A series of payments that a buyer makes instead of a lump sum to compensate the seller. Instalment payments often, but do not always, include interest to pay the seller for accepting the credit risk that the buyer will not make payments in a timely manner. Instalment payments can have tax advantages for the seller.

Common examples of instalment accounts include mortgage loans, home equity loans and car loans. A student loan is also an example of an instalment account.

Accept Kiosk

It allows customers to pay utility bills including phone, electricity, cable and water bills. Stores can easily plan around bill payment due dates, arranging promotions to attract kiosk users while they are in the store.

The kiosk features two business models for self-service bill payment kiosk solutions: Direct Bill Payment offers customers the ability to pay their bills in their service providers’ retail locations.

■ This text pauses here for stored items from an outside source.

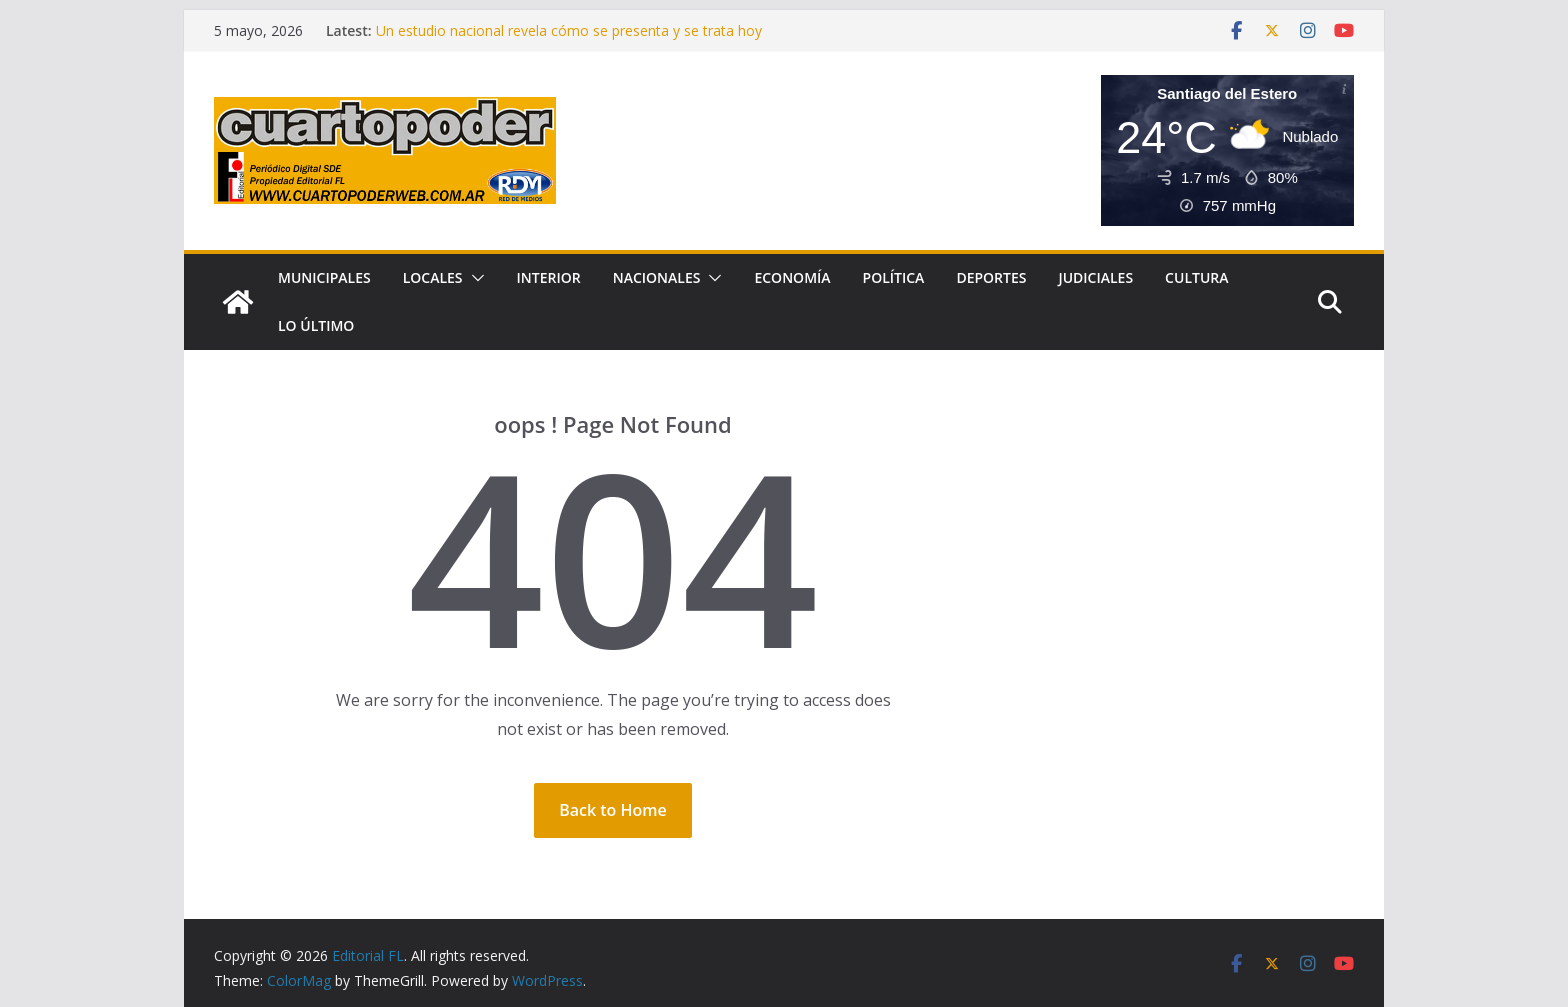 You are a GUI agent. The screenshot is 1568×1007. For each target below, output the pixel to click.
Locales (433, 277)
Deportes (991, 277)
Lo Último (316, 325)
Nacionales (657, 277)
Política (894, 277)
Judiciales (1095, 277)
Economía (792, 277)
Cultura (1196, 277)
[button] (474, 278)
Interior (549, 277)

Aggregate Bill Payment offers customers the convenience to pay multiple bills at one location.

Advantages 

Reach to an International Audience It can handle many currencies, leading to access to many customers worldwide and facilitating financial transactions.

Customers Can Pay via Mobile Retail payments by mobile apps, like Google Wallet, PayPal, and Apple Pay, are expected to amount to $318.8 billion by 2020. these methods make payment easy.

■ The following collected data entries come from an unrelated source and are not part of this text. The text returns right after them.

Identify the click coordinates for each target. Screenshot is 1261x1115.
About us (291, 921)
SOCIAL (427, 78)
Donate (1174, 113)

Set up Recurring Payments that allows a merchant to charge a customer’s credit card for goods or services on a prearranged, recurring schedule.

Build Brand Credibility the believability of the product information contained in a brand, which requires that consumers perceive that the brand has the ability and willingness to continuously deliver what has been promised. More than 80% of customers feel safer submitting their credit card information if they see familiar card logos displayed prominently in an online store, according to CoxBlue.com.

Be Part of the Trend The e-commerce industry grew by 16% in 2017, amounting to $453.46 billion in sales, according to SaleCycle. Accepting online payments allows you to be part of this growing trend and reap the benefits.

Disadvantages

Fees Most providers either charge a per-transaction fee or an interchange fee. A per-transaction fee is usually a small percentage of the total cost of a transaction.

Fraudulent Charges There are two major types of online fraud that you should be aware of: Account takeover and identity theft. Account takeover fraud is when a customer account on your e-commerce site is hacked into. The perpetrator then uses the payment information saved on the customer account to make unauthorized purchases. Identity theft fraud is when unauthorized purchases are made on your e-commerce platform using stolen customer data.